→ **Listed records**

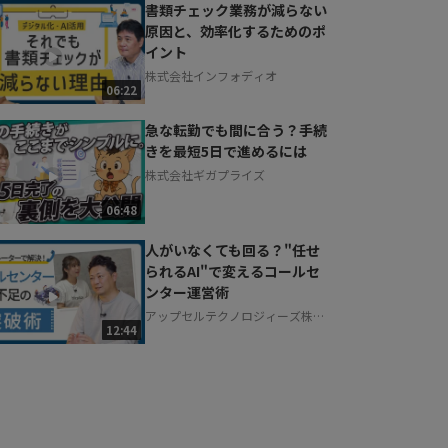
書類チェック業務が減らない
原因と、効率化するためのポ
イント
株式会社インフォディオ
06:22
急な転勤でも間に合う？手続
きを最短5日で進めるには
株式会社ギガプライズ
06:48
人がいなくても回る？"任せ
られるAI"で変えるコールセ
ンター運営術
アップセルテクノロジィーズ株式
12:44
会社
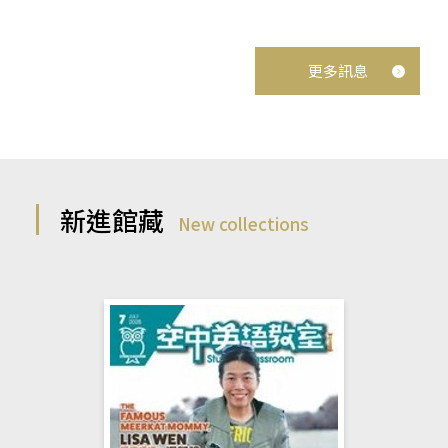
更多訊息
新進館藏
New collections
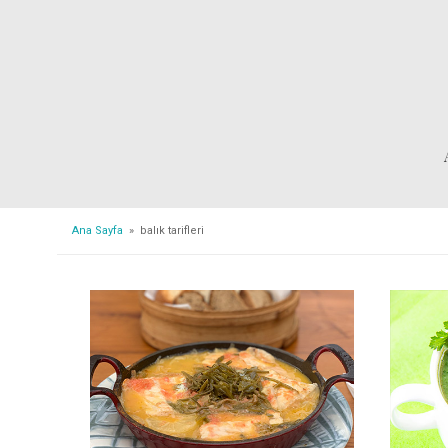
Ana Sayfa
» balık tarifleri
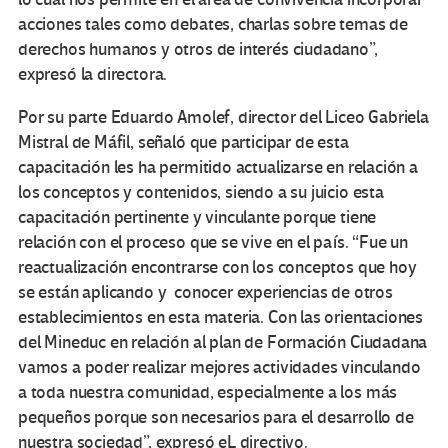
acciones tales como debates, charlas sobre temas de
derechos humanos y otros de interés ciudadano”,
expresó la directora.
Por su parte Eduardo Amolef, director del Liceo Gabriela
Mistral de Máfil, señaló que participar de esta
capacitación les ha permitido actualizarse en relación a
los conceptos y contenidos, siendo a su juicio esta
capacitación pertinente y vinculante porque tiene
relación con el proceso que se vive en el país. “Fue un
reactualización encontrarse con los conceptos que hoy
se están aplicando y conocer experiencias de otros
establecimientos en esta materia. Con las orientaciones
del Mineduc en relación al plan de Formación Ciudadana
vamos a poder realizar mejores actividades vinculando
a toda nuestra comunidad, especialmente a los más
pequeños porque son necesarios para el desarrollo de
nuestra sociedad”, expresó eL directivo.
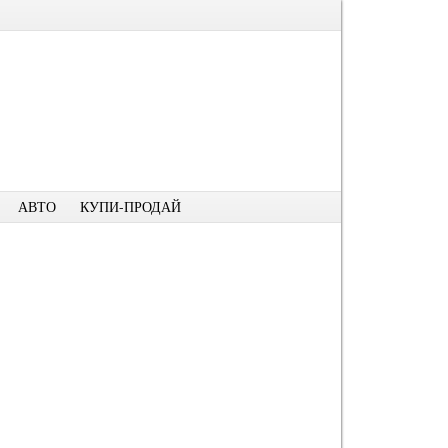
АВТО
КУПИ-ПРОДАЙ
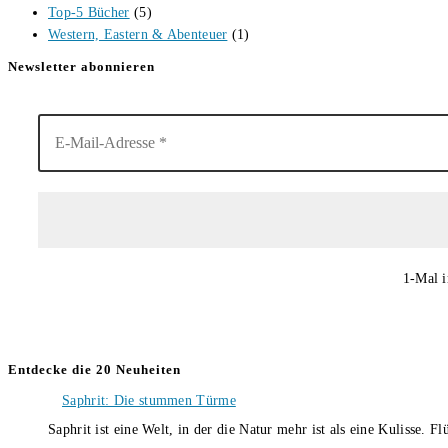
Top-5 Bücher
(5)
Western, Eastern & Abenteuer
(1)
Newsletter abonnieren
1-Mal i
Entdecke die 20 Neuheiten
Saphrit: Die stummen Türme
Saphrit ist eine Welt, in der die Natur mehr ist als eine Kulisse.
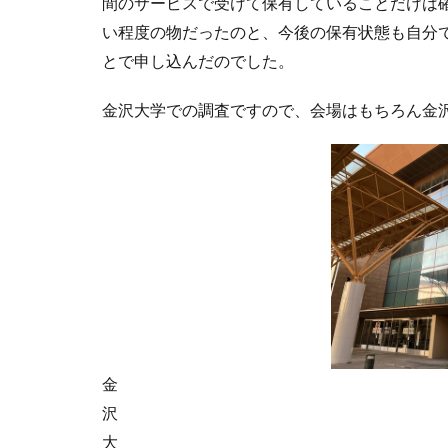
間のサービスで受けて保有していることだけは
い程度の物だったのと、今後の保有状態も自分
とで申し込んだのでした。
金沢大学での調査ですので、会場はもちろん金
金
沢
大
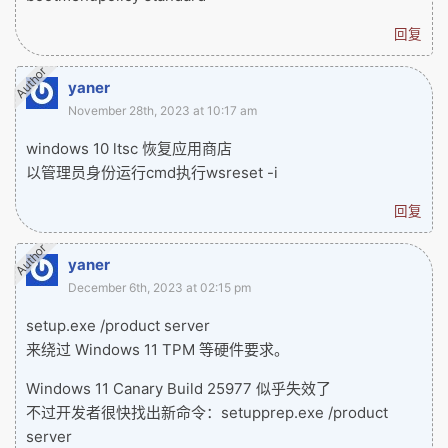
回复
Author
yaner
November 28th, 2023 at 10:17 am
windows 10 ltsc 恢复应用商店
以管理员身份运行cmd执行wsreset -i
回复
Author
yaner
December 6th, 2023 at 02:15 pm
setup.exe /product server
来绕过 Windows 11 TPM 等硬件要求。
Windows 11 Canary Build 25977 似乎失效了
不过开发者很快找出新命令：setupprep.exe /product
server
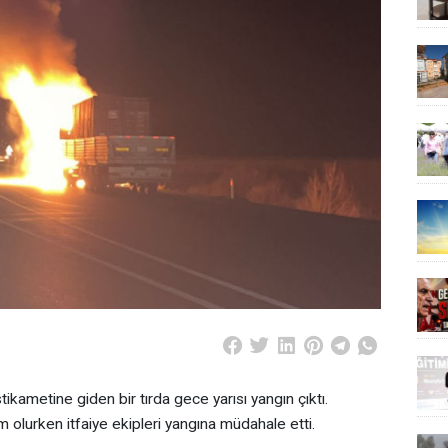
ikametine giden bir tırda gece yarısı yangın çıktı.
m olurken itfaiye ekipleri yangına müdahale etti.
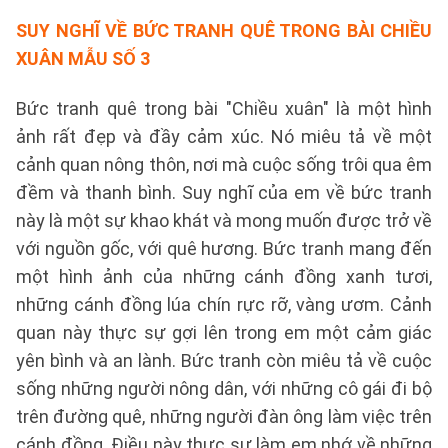
SUY NGHĨ VỀ BỨC TRANH QUÊ TRONG BÀI CHIỀU
XUÂN
MẪU SỐ 3
Bức tranh quê trong bài "Chiều xuân" là một hình
ảnh rất đẹp và đầy cảm xúc. Nó miêu tả về một
cảnh quan nông thôn, nơi mà cuộc sống trôi qua êm
đềm và thanh bình. Suy nghĩ của em về bức tranh
này là một sự khao khát và mong muốn được trở về
với nguồn gốc, với quê hương. Bức tranh mang đến
một hình ảnh của những cánh đồng xanh tươi,
những cánh đồng lúa chín rực rỡ, vàng ươm. Cảnh
quan này thực sự gợi lên trong em một cảm giác
yên bình và an lành. Bức tranh còn miêu tả về cuộc
sống những người nông dân, với những cô gái đi bộ
trên đường quê, những người đàn ông làm việc trên
cánh đồng. Điều này thực sự làm em nhớ về những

→ **Instructions to follow**
Within the entries above, the lines from the one containing "capacitación les ha" through the one containing "Newsletter abonnieren" are to be transcribed exactly, ends included, pictures excluded.

→ **Expected output**
capacitación les ha permitido actualizarse en relación a
los conceptos y contenidos, siendo a su juicio esta
capacitación pertinente y vinculante porque tiene
relación con el proceso que se vive en el país. “Fue un
reactualización encontrarse con los conceptos que hoy
se están aplicando y conocer experiencias de otros
establecimientos en esta materia. Con las orientaciones
del Mineduc en relación al plan de Formación Ciudadana
vamos a poder realizar mejores actividades vinculando
a toda nuestra comunidad, especialmente a los más
pequeños porque son necesarios para el desarrollo de
nuestra sociedad”, expresó eL directivo.
АВТО
КУПИ-ПРОДАЙ
Top-5 Bücher
(5)
Western, Eastern & Abenteuer
(1)
Newsletter abonnieren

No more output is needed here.